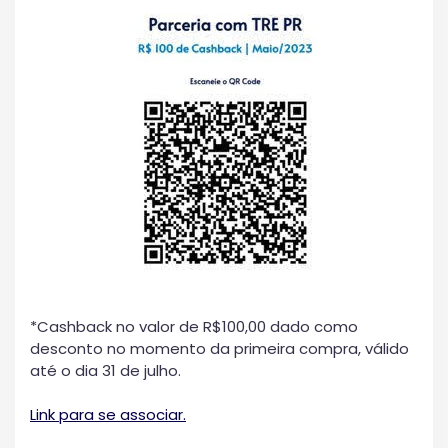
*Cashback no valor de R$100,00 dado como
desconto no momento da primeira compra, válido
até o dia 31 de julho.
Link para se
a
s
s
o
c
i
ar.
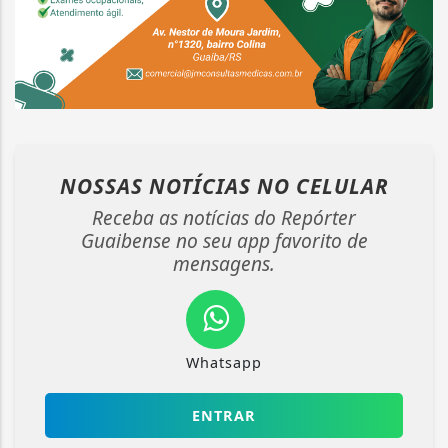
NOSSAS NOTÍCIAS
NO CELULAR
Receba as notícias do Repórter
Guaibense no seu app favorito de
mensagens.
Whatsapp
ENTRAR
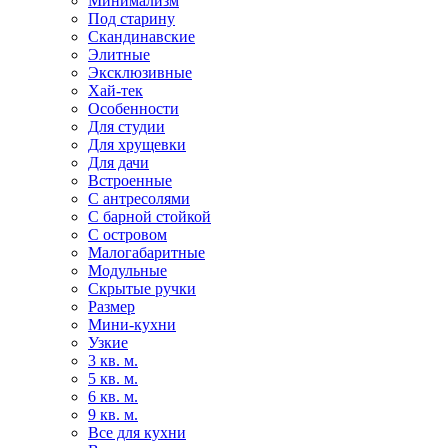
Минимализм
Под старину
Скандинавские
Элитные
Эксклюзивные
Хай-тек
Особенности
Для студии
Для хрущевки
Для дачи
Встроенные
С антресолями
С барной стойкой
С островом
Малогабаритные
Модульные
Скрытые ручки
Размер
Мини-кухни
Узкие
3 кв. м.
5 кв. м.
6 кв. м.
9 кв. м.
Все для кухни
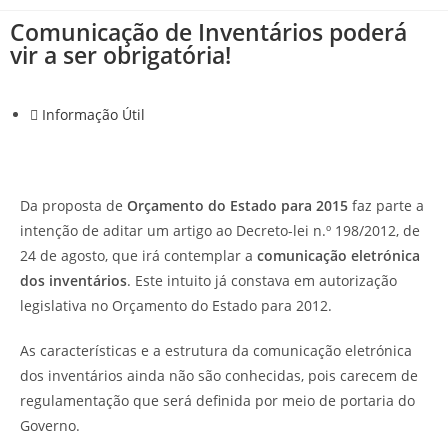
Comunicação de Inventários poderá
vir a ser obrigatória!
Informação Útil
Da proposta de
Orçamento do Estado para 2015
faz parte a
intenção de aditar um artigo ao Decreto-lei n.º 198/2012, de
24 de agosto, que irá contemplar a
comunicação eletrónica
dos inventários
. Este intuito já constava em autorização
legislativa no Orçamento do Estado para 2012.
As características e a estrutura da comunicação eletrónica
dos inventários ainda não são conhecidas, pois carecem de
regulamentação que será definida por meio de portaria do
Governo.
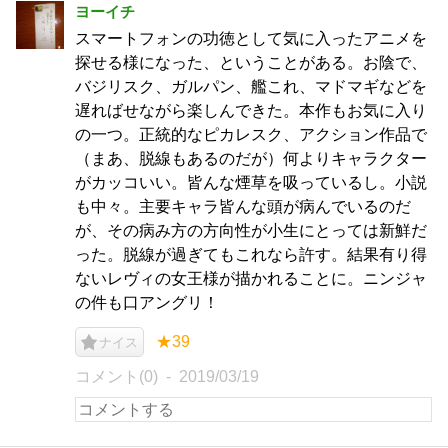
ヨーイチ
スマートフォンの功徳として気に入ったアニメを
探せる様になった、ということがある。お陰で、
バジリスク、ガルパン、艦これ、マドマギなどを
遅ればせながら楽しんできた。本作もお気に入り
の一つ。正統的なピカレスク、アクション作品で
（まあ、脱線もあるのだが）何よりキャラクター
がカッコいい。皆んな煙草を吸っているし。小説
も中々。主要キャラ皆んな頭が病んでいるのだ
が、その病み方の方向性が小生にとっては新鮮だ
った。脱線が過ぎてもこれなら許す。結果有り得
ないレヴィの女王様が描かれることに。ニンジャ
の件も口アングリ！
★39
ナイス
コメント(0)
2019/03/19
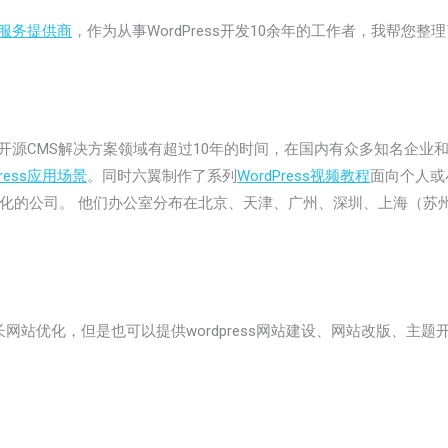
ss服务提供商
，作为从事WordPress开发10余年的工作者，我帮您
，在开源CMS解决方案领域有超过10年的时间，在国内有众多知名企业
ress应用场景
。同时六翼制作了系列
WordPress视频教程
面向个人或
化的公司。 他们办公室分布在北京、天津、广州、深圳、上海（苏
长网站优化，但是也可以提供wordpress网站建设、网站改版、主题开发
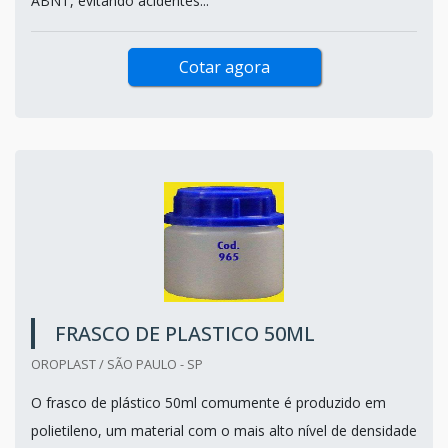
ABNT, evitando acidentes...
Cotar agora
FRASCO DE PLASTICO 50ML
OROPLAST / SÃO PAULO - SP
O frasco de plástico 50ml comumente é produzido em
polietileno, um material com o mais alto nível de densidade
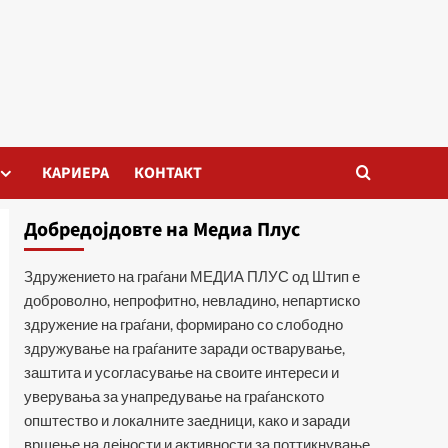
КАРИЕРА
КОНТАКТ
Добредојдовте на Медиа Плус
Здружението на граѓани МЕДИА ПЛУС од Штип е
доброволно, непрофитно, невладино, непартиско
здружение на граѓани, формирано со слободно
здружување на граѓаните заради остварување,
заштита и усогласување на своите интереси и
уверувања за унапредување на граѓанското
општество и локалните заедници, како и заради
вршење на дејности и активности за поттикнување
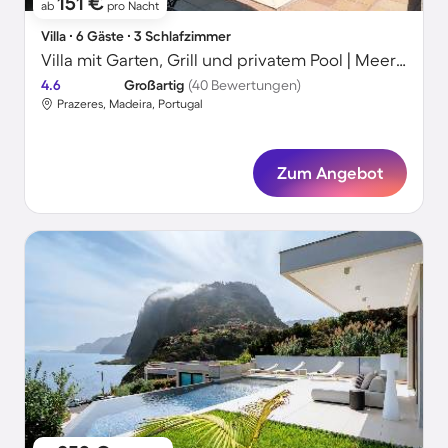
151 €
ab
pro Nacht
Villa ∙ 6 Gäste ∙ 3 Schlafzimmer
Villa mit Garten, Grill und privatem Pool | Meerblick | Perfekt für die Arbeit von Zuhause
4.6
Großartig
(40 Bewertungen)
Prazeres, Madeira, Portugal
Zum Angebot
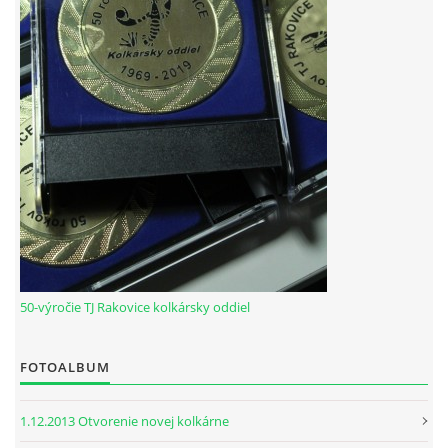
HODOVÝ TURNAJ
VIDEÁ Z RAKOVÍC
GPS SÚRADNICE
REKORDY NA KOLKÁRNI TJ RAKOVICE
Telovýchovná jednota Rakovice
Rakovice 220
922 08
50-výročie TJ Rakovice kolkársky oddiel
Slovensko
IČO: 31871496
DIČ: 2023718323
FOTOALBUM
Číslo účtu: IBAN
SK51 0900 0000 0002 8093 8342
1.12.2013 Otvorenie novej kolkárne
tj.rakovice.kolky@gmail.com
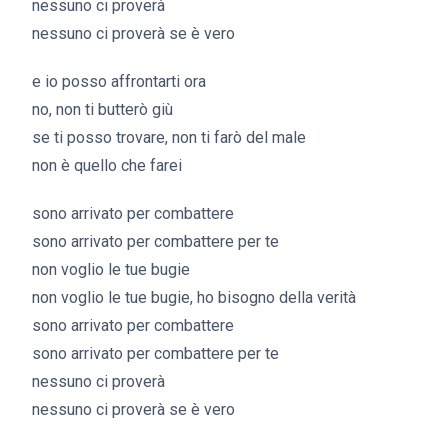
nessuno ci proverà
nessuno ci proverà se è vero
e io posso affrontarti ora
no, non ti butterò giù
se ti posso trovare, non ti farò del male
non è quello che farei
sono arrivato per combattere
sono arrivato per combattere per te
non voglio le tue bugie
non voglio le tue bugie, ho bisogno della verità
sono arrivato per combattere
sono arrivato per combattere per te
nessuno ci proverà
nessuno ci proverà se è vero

## What this task involves
From the records above, return each line that has the string "posso".

## Answer to this task
e io posso affrontarti ora
se ti posso trovare, non ti farò del male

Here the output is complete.